Vaccination of the 75+ age groups is now complete over here, and just now they made the recommendation that very frail people (i.e. basically dying people) not be vaccinated, as it was concluded that amongst people who died shortly after getting the vaccine, the vaccine had sped up the death process in 10% of the cases. A recommendation a bit too late. But it doesn't seem to have influenced the excess death statistics. Still negative.
Watsisname wrote:Source of the post A powerful and well-researched piece by Tanner Greer on Palladium:
midtskogen wrote:Source of the post I don't think what delays action is so much fear of panic, but lack of data.
Watsisname wrote:An estimate (by three different methods using excess mortality data) suggests the actual death toll from COVID-19 in India is between 3 and 5 million (versus the official figure of 400,000). Many deaths occurred in a spread out fashion last year due to the pandemic restrictions (which indeed flattened the curve but at an extremely high level). The second wave this spring was also far more deadly than the official figures indicated, and was much more visible.
Meanwhile in the US we're now seeing the same trajectory as so many other countries with delta. The delta variant is so infectious that it continues to spread -- easily and rapidly -- across the unvaccinated. With the relaxed measures, we observe an effective R value higher than at any time since spring 2020 before the lockdowns. The R0 value is likely between 5 and 8, which is insane. A more infectious disease also pushes the target for herd immunity higher. The original R0 of about 3 meant herd immunity would happen at around 66%. If R0 is 5, then we need 80%. If R0 is 8, then we need 87%. All of these numbers also don't account for how variants may evade prior immune response. If the virus develops enough ability to evade in a short enough time, then a true herd immunity never exists.
The way I see it, either we're going to take some much more dramatic action, or this is going to overwhelm our hospitals once again (in some places it's already happening), and result in many more preventable deaths and who knows what more variants. Allowing about a quarter of the population to be infected within a few months is not an acceptable strategy.
A-L-E-X wrote:Source of the post Wat, how did the 1918 flu pandemic end? Was that with vaccinations or was some other method employed?

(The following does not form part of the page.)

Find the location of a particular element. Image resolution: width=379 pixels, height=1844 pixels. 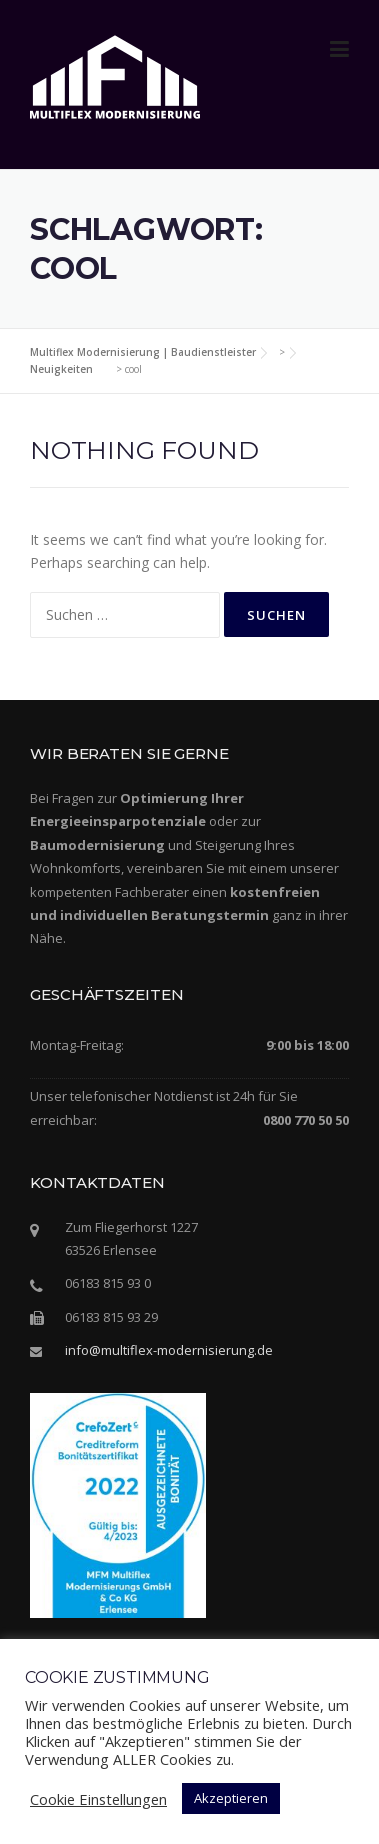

Watsisname wrote:A-L-E-X wrote:Source of the post Wat, how did the 1918 flu pandemic end? Was that with vaccinations or was some other method employed?
No, there was no vaccine developed for it. They instead used many of the same measures we still use today: social distancing, limits on gatherings, and in some places wearing masks. These measures did not stop the pandemic, but slowed it down considerably and broke it up into waves -- much like with COVID-19. The worst of that pandemic lasted for about about two years and hit in four distinct waves (though at different times in different regions, again much like with COVID-19). The second wave was the most deadly.

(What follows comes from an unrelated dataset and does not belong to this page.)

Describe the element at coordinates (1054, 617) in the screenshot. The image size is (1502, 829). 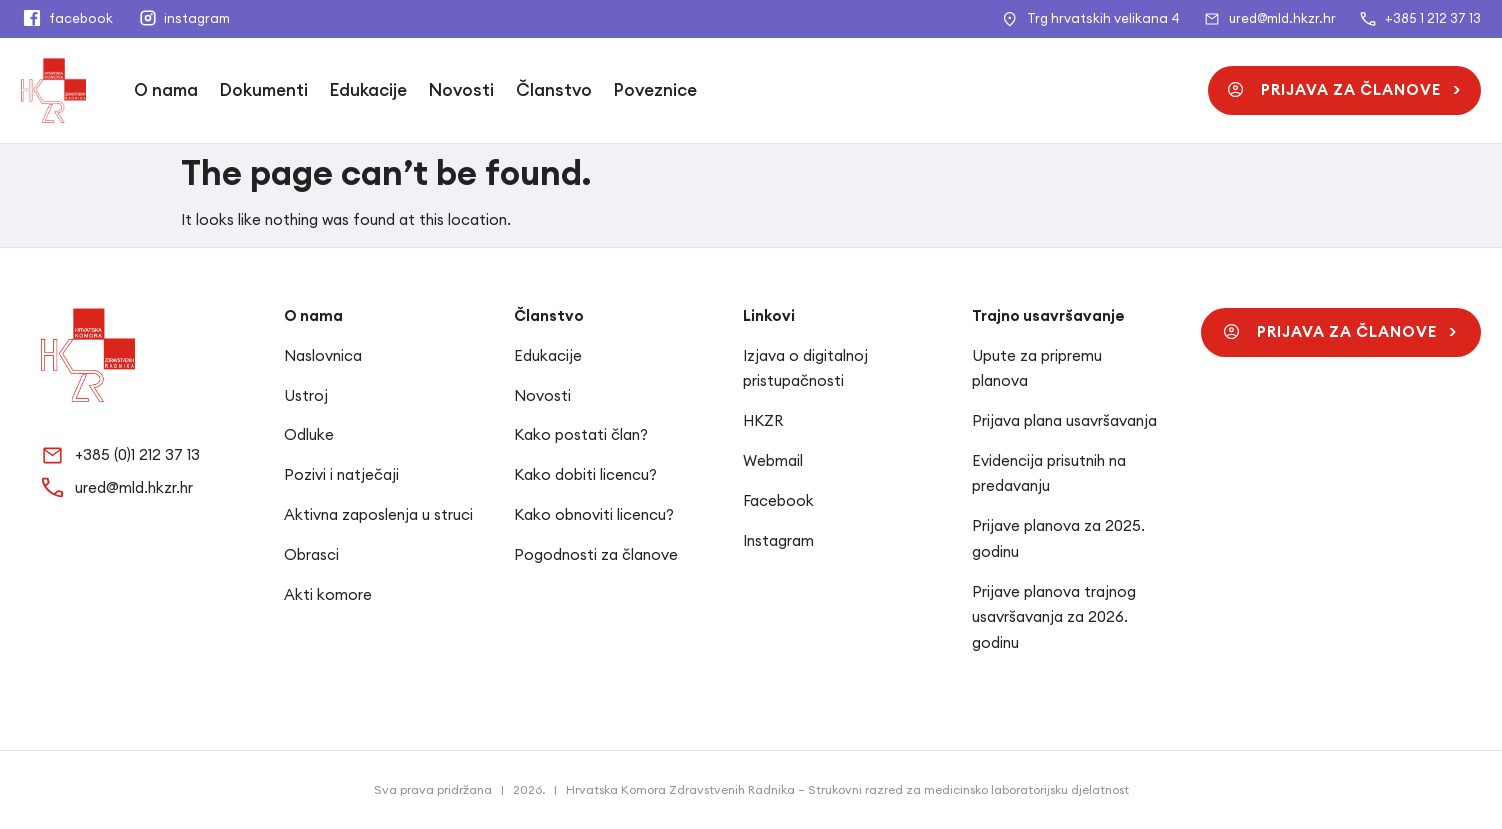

How did it end? In about the same way as most pandemics in history. Once enough of the population has been infected (or recovered), the virus has a harder time jumping to new hosts, so the rate of new infections declines exponentially. How many must be infected before that happens depends on how easily the virus spreads (the R number), and the measures taken to slow it down. With Spanish Flu, that seems to have happened after about 1/3 of the population was infected (according to most estimates, though perhaps more had truly been infected, maybe even half or two thirds.)

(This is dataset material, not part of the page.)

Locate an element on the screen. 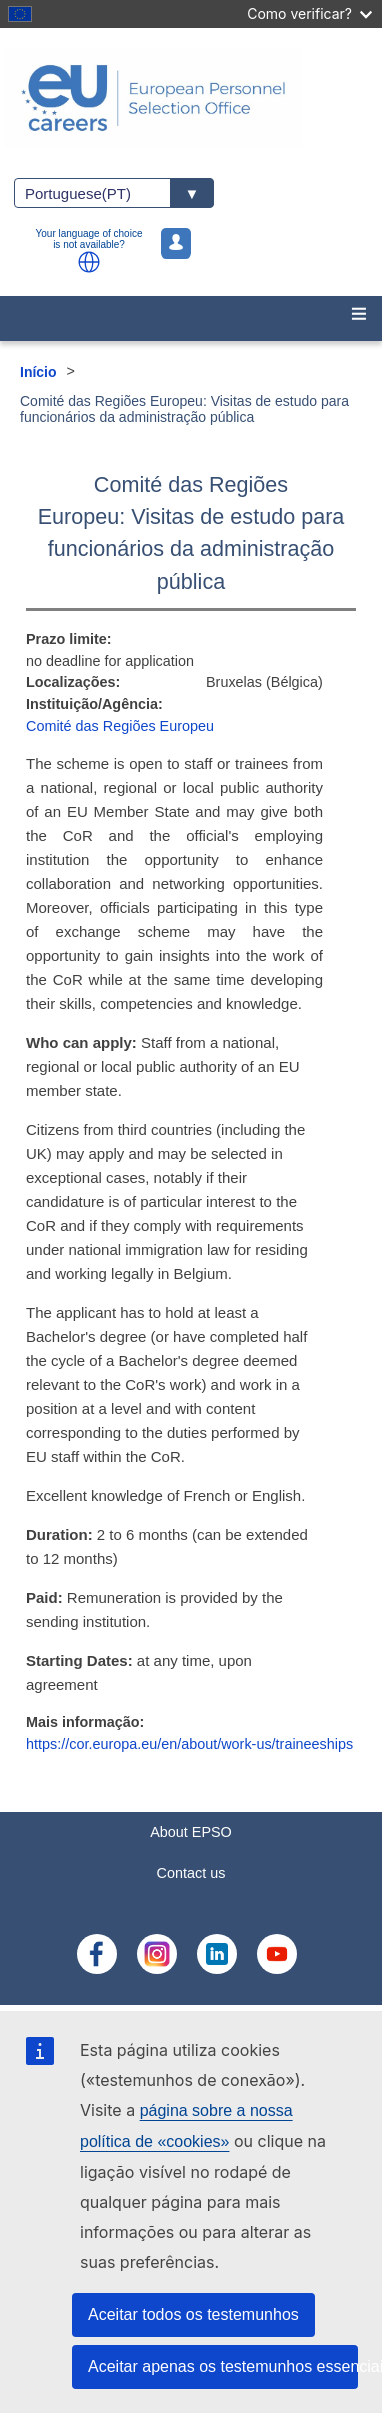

Watsisname wrote:Source of the post But to blame a lack of data, the important question then is which data were lacking?
A-L-E-X wrote:Source of the post when children are born do they inherit antibodies/immunity from their parents who had gotten sick from it?
midtskogen wrote:Source of the post When people suggest that we weren't nearly afraid enough in March 2020, does it mean that they now reject the "flatten the curve" idea of that time?